Dématérialisation : le crime parfait ?

6Dans sa démarche d’une sociologie amusante, l’autrice fait la part belle aux potentialités mnésiques des objets3 : non seulement ils apparaissent comme saillances mémorielles du fait de leur concrétude et de leur manipulabilité, mais encore ils concentrent en eux d’autres souvenirs, plus labiles, dont ils sont tout à la fois les points d’ancrage et les vecteurs de déploiement. Les élaborations réflexives et critiques, dont nous avons esquissé supra les linéaments, tempèrent la nostalgie que le caractère personnel des souvenirs inculque au texte. Les grands poncifs réactionnaires en sont esquivés — on ne coupe tout de même pas à la « pitoyable dépendance de nos bambins » aux téléphones portables (p. 18) —, et c’est au même pilori que l’autrice cloue avec une redoutable causticité les sociétés d’hier et d’aujourd’hui. Néanmoins, son anticapitalisme résolu mais désabusé tend à lui faire préférer les inégalités et les insanités du passé à celles de nos jours. Non pas per se, mais pour leur intelligibilité : au moins peut-on trouver refuge dans la compréhension des rapports de forces, aussi iniques soient-ils.

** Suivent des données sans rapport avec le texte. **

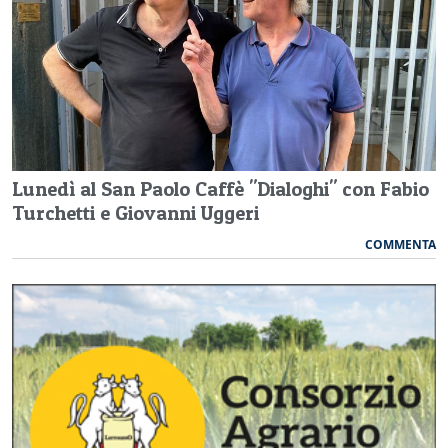
Lunedì al San Paolo Caffè "Dialoghi" con Fabio
Turchetti e Giovanni Uggeri
COMMENTA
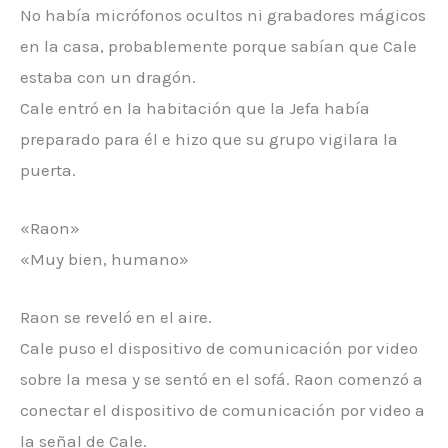
No había micrófonos ocultos ni grabadores mágicos
en la casa, probablemente porque sabían que Cale
estaba con un dragón.
Cale entró en la habitación que la Jefa había
preparado para él e hizo que su grupo vigilara la
puerta.
«Raon»
«Muy bien, humano»
Raon se reveló en el aire.
Cale puso el dispositivo de comunicación por video
sobre la mesa y se sentó en el sofá. Raon comenzó a
conectar el dispositivo de comunicación por video a
la señal de Cale.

7Cette intelligibilité, chacun des chapitres nous en donne l’exemple, réside en partie dans la sémiotique des objets, lesquels, marqueurs sociaux ou symboles, révèlent à qui sait les décrypter les dynamiques socio-économiques et culturelles dont ils sont les produits et les agents. Or, le changement le plus radical qu’A. Camion aborde, toile de fond de tous ceux qu’elle commente, est bel et bien celui de ce langage des objets, brouillé voire aboli par la dématérialisation de la société, par la dissipation des marques visibles, dans notre quotidien, de ses structures et lignes de forces. La disparition du serre-tête, « diadème bourgeois » (p. 35), est l’occasion d’expliciter ce phénomène de dématérialisation (et les dangers qu’il représente) : « La classe dominante est devenue invisible, c’est dommage car l’étourdi croirait presque que la démocratie a triomphé » (p. 38). Les objets regrettés le deviennent au nom d’un désarroi épistémologique et idéologique, pendant critique de la sidération intuitive de l’autrice. Les bénitiers abandonnés lui permettent d’exposer ses méfiances, extrapolable à l’ensemble de son entreprise :

Sommes-nous enfin devenus adultes, sans amulettes et sans hochets ? Serons-nous les pionniers d’un monde sans l’éternel Père, sans l’encombrant Seigneur ?
J’aimerais y croire. Mais, bien sûr, cela ne serait qu’une croyance de plus, tant il est vrai que nous en avons besoin, nous sommes incorrigibles. (p. 129)

8En mettant hors-circuit les objets qui le reflètent, le capitalisme tentaculaire effacerait ainsi derrière lui les preuves de ses dysfonctionnements. Et pourtant, la création, la production et la consommation d’objets n’est de loin pas abolie ; si leur organisation et leur système de signification s’est transformé, à nous de polir ces miroirs contemporains, de dégager leur dispositif sémiotique, de démasquer les impostures qu’ils signalent. A. Camion ne s’y est pas risquée : par nostalgie, par désabusement, par confort épistémologique personnel ? Peu importe, retenons seulement la fécondité de sa méthodologie, et la pertinence de son mot d’ordre : mieux vaut connaître sa prison que de changer de cellule en pensant s’évader.